Against these points we must enter the woeful defects of the EU. It is manifestly undemocratic and in some ways getting worse. It is wasteful, expensive and occasionally corrupt. The Common Agricultural Policy is iniquitous towards developing countries. The EU is legislating over an ever wider range of policy areas, now including human rights, and with Britain ever more frequently outvoted. There is currently no effective means of checking this one-way ratchet of growth-strangling regulation, and to make matters worse the EU is now devoting most of its intellectual energy to trying to save the euro, a flawed project from which we are thankfully exempt. The EU’s share of global trade is diminishing, and the people who prophesy doom as a result of Brexit are very largely the same people who said we should join the euro.
So there is the dilemma in a nutshell: Britain in the EU good, in so far as that means helping to shape the destiny of a troubled continent in uncertain times, while trading freely with our partners. Britain in the EU bad, in so far as it is a political project whose destiny of ever-closer union we don’t accept and whose lust to regulate we can’t stop.

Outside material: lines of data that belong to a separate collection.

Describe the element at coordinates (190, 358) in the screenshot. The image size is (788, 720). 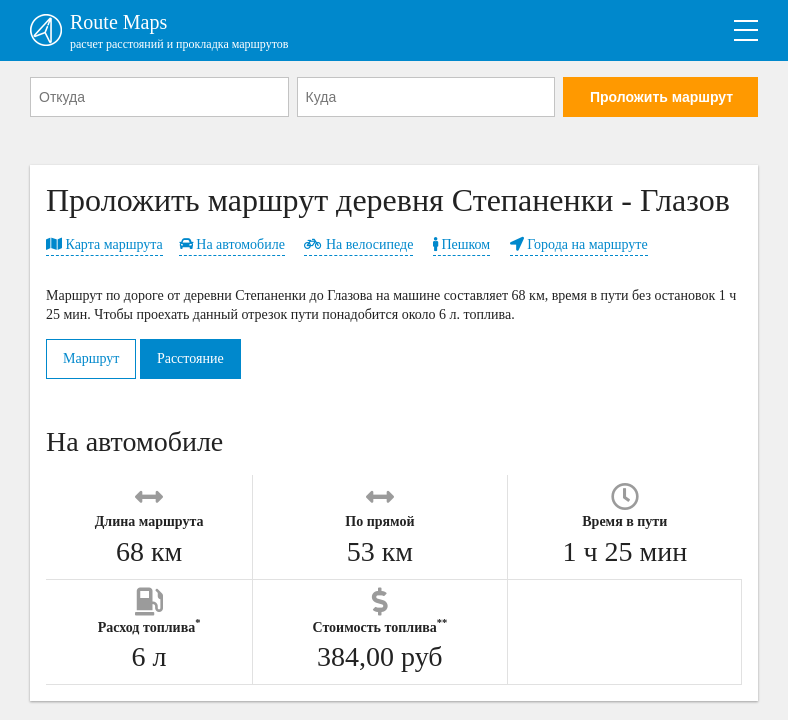 I see `Расстояние` at that location. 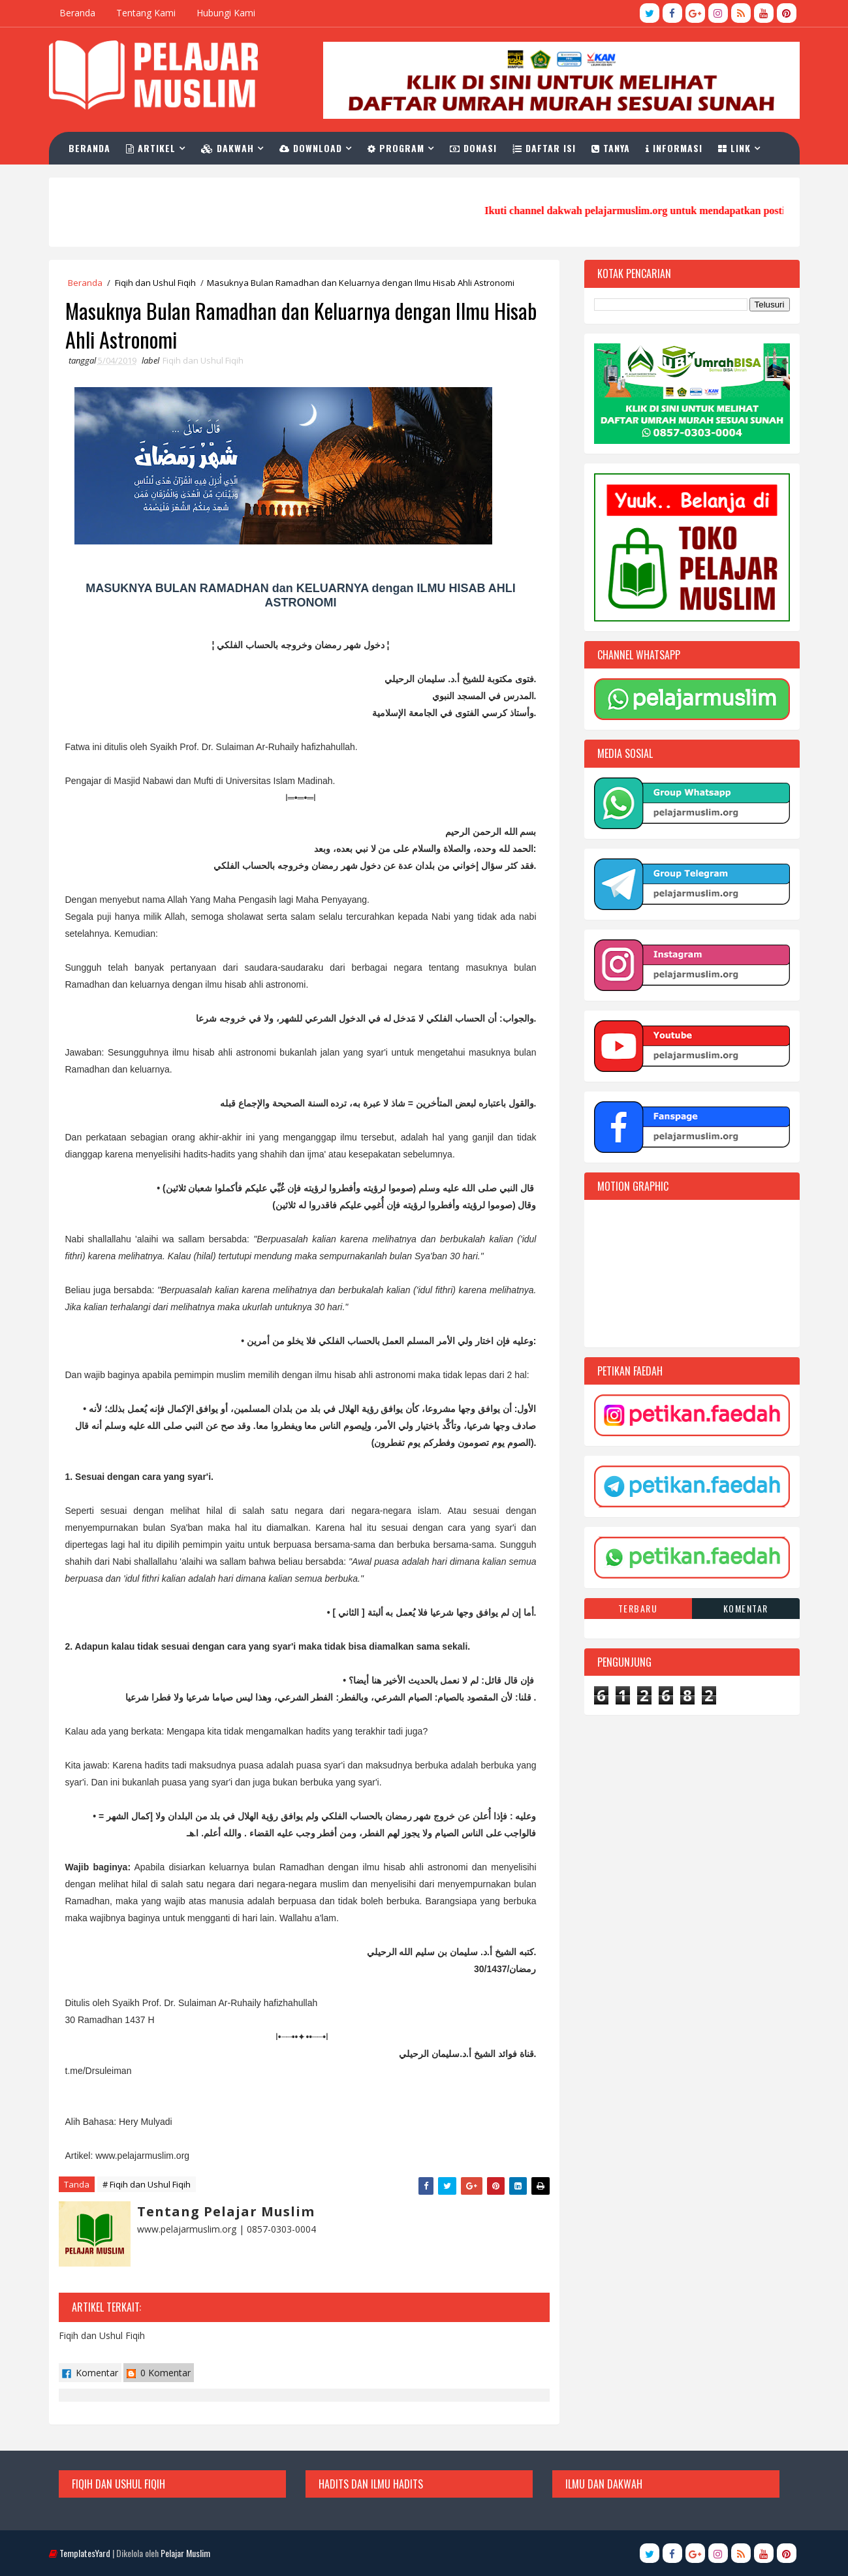 The width and height of the screenshot is (848, 2576). What do you see at coordinates (185, 2553) in the screenshot?
I see `Pelajar Muslim` at bounding box center [185, 2553].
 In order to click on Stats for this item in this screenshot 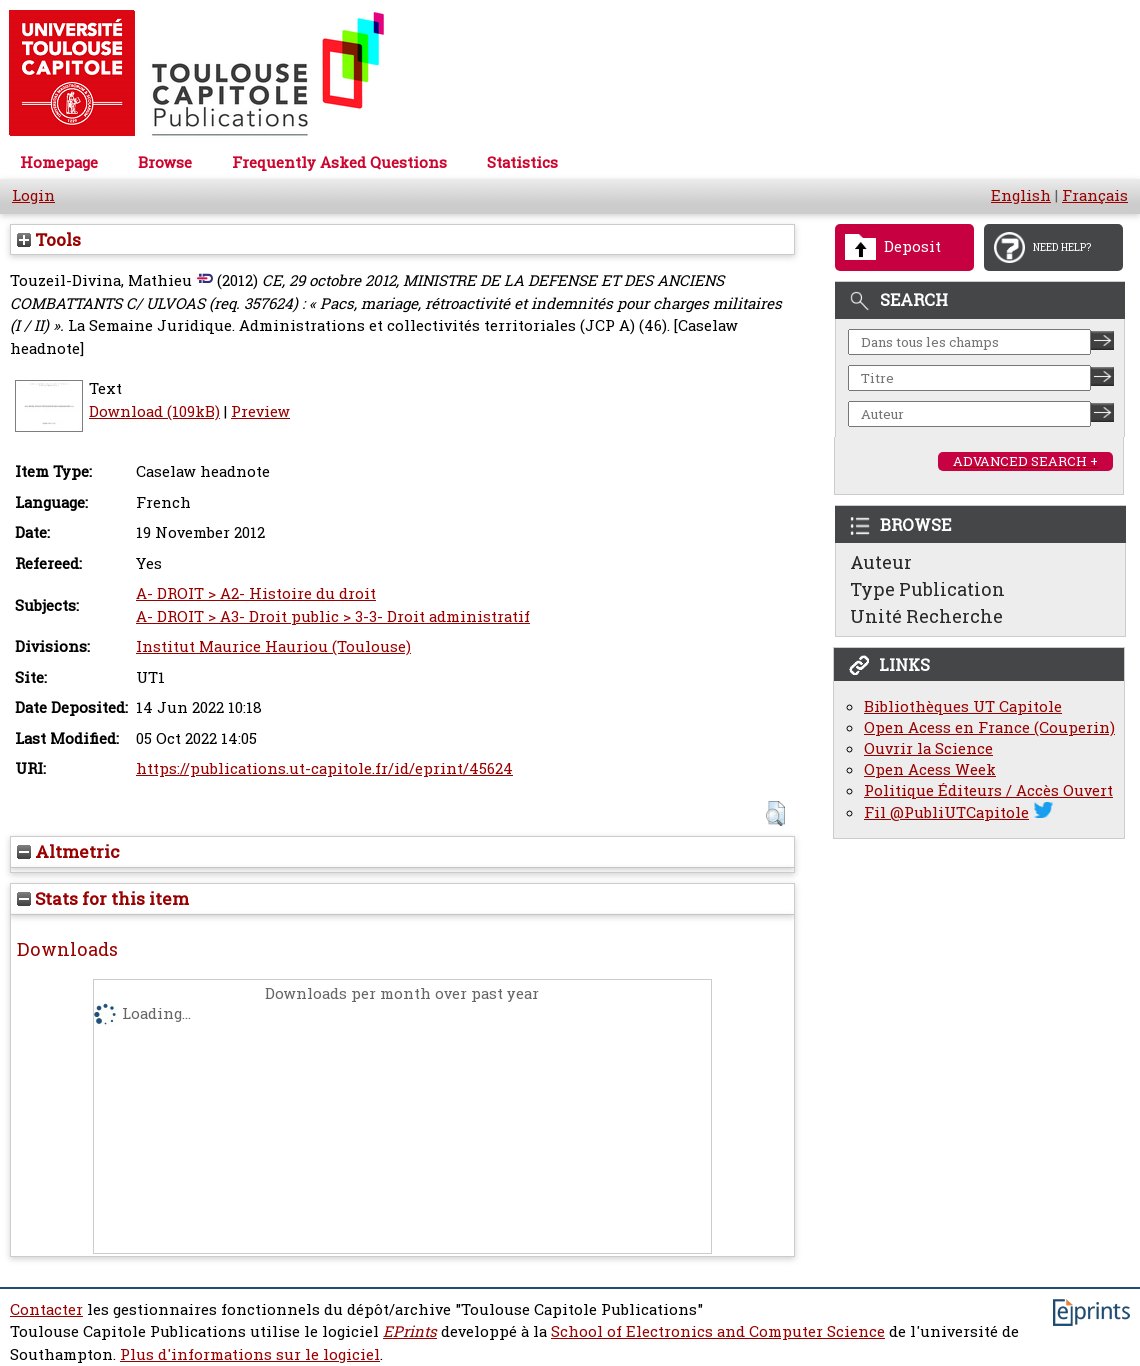 , I will do `click(103, 898)`.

That is why for the last couple of years I have argued that we would be – on the whole – better off in a reformed EU, but that Britain could have a great future outside. In deciding how to vote I (and I expect a few others) will want to know whether we have genuinely achieved any reform, and whether there is the prospect of any more. So let’s look at the Tusk proposals, in turn, and ask some hard questions.

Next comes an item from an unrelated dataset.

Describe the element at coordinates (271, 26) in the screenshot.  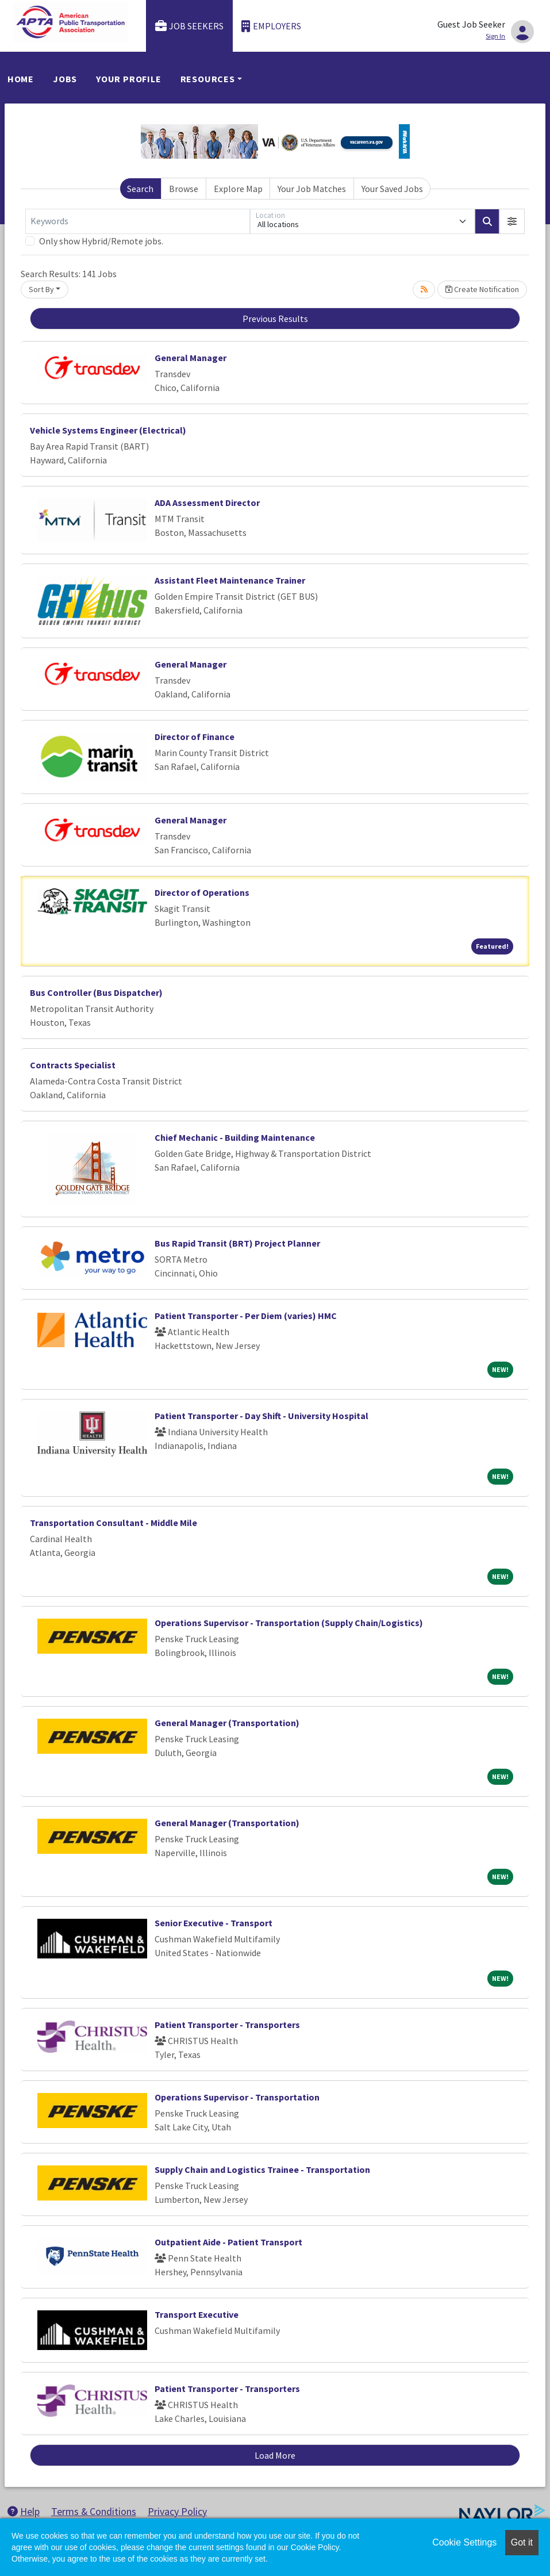 I see `Employers` at that location.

“EU leaders have apparently agreed that the phrase “ever-closer union” should no longer serve as a signpost for integration”
First: this “protection” for the UK and other countries that don’t use the euro: is it a concession by them, or by us? The salient point appears to be that the UK will not be able to block moves to create a fiscal union – a deeply anti-democratic exercise. Do we really think that they should be able to use EU institutions, which we share, to centralise tax and budgetary powers? Why? And what does it all mean for the City? What are these new “macro-prudential” powers over banks that Brussels seems to want?
Next: competitiveness. The language is excellent. Tusk talks about lowering administrative burdens, cutting compliance costs and repealing unnecessary legislation. Very good. But we have heard this kind of thing for a while. How many laws has the EU actually repealed, what are they, and why should we believe that this process will accelerate? Why are we not insisting on a timetable for a real single market in services?
On sovereignty, it looks as though the Prime Minister has done better than many expected, in that EU leaders have apparently agreed that the phrase “ever-closer union” should no longer serve as a signpost for integration. That is potentially very important, since the European Court has often made use of the phrase in advancing its more aggressively federalist judgments. But how bankable is this? Will it be engraved in the treaties? Will the court be obliged to take account of this change, or will it be blown away – like Tony Blair’s evanescent opt-out from the EU Charter of Fundamental Rights? How can we restore the force of that Lisbon opt-out, and stop the court making rulings on human rights? In asserting Parliament’s sovereignty, how can we construct something that will be truly intimidating both to the law-making activism of the commission and the judicial activism of the court? Are we talking bazooka or popgun?
Last, on borders, we seem to have accepted the mantra that “free movement” is an age-old inviolable principle of the EU. This is not quite so. Until recently it only applied to “workers” rather than all EU citizens. Why didn’t we try harder to recapture control of our borders, rather than stick at this minor (if worthwhile) change to the law on benefits? There may be a good explanation, but we need to hear it.
These are the questions I pose, humbly and respectfully. Let’s hope for some answers in the next fortnight.